To answer that question with any accuracy, you must know a bit of “pre-constitutional” history.
Before the Convention of 1776 that ultimately led to the ratification of the United States Constitution occurred, the States were united under a constitution called “the Articles of Confederation.” As a matter of fact, the reason the Convention of 1787 was even called was to address problems with the Articles that led to dysfunctions between the federal and state governments.
The second paragraph of Article 5 in the Article of Confederation reads:
“No State shall be represented in Congress by less than two, nor more than seven members; and no person shall be capable of being a delegate for more than three years in any term of six years; nor shall any person, being a delegate, be capable of holding any office under the United States, for which he, or another for his benefit, receives any salary, fees or emolument of any kind.”

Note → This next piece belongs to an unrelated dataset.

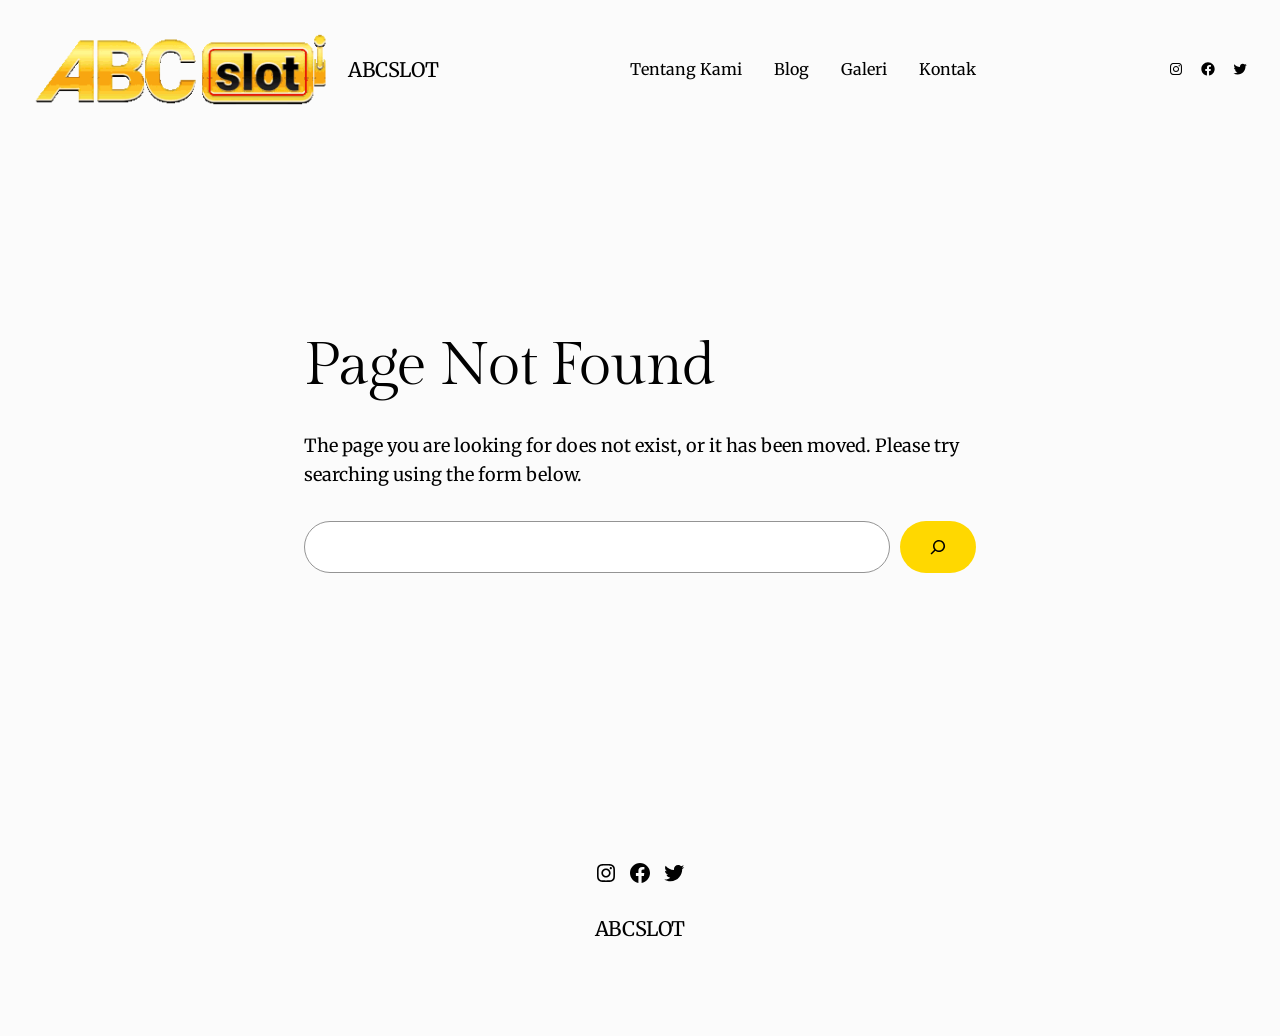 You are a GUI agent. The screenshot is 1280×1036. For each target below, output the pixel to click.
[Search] (938, 547)
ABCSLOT (393, 69)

Clearly, the Founders of this country had experienced a Congress with term limits, yet, they decided not to implement them under the Constitution. The question is, why?
Could it be, perhaps, that what the Founders experienced under a Congress with term limits was worse than politicians trying to make a career out of getting re-elected to Congress?

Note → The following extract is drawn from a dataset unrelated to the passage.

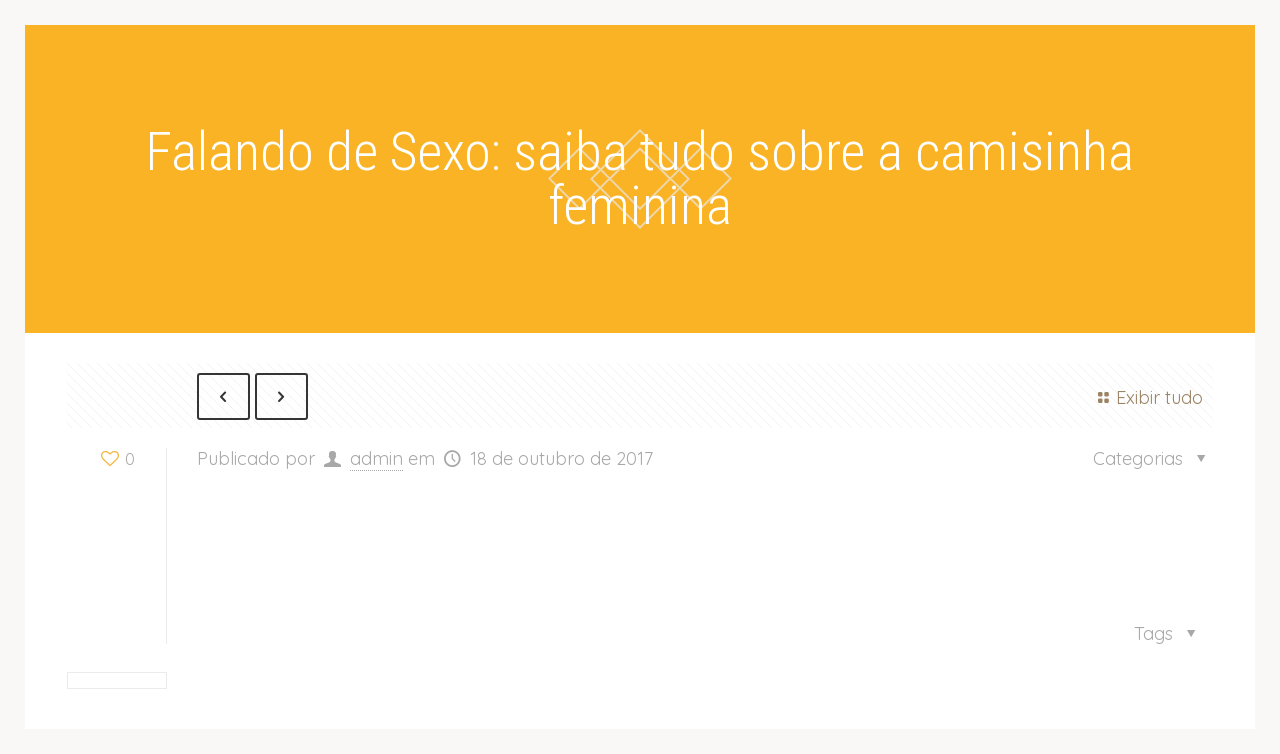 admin (376, 458)
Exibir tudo (1147, 397)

I know. It sounds weird at first. But when you look at real life examples and think about them, it doesn’t really seem so weird.
Every two years the House of Representatives goes through, what is referred to as, a “lame duck session”. It is that short period after an election when House members who have been replaced can still vote on bills. And nothing good ever comes from a lame duck session because the lawmakers who have been replaced no longer have any motivation to represent the people who elected them. Fortunately, congressional lame duck sessions only last a couple of months. But they should serve as an example of what could happen if term limits were imposed.
Then, there is the presidency. In 1951, the 22nd amendment was enacted limiting the office of the President to two terms (or eight years). Over 60 years later, the effectiveness of term limits on the presidency was prominently displayed when President Barack Obama was caught on a live mic telling Russian President Medvedev that he would have more flexibility to negotiate the delicate issue of missile defense after the November elections.
Why did he say that? Because the 22nd Amendment makes a United States President’s entire 2nd term in office a lame duck session. If a president can not be re-elected then who, exactly, does he have to answer to?
… and that is, more than likely, the same conclusion our Founders came to about term limits. The election cycles given to the office of the President, the members of the House, and the members of the Senate by the U.S. Constitution would do far more to ensure compliance to each respective electorate than creating lame ducks by imposing term limits.
So, the next time you hear someone say, “We need term limits because our Founders never intended for Congress to be filled with career politicians”. Tell them the story of term limits and the lame duck and ask them why, after living under a Congress with term limits, our Founders chose not to include them in the Constitution.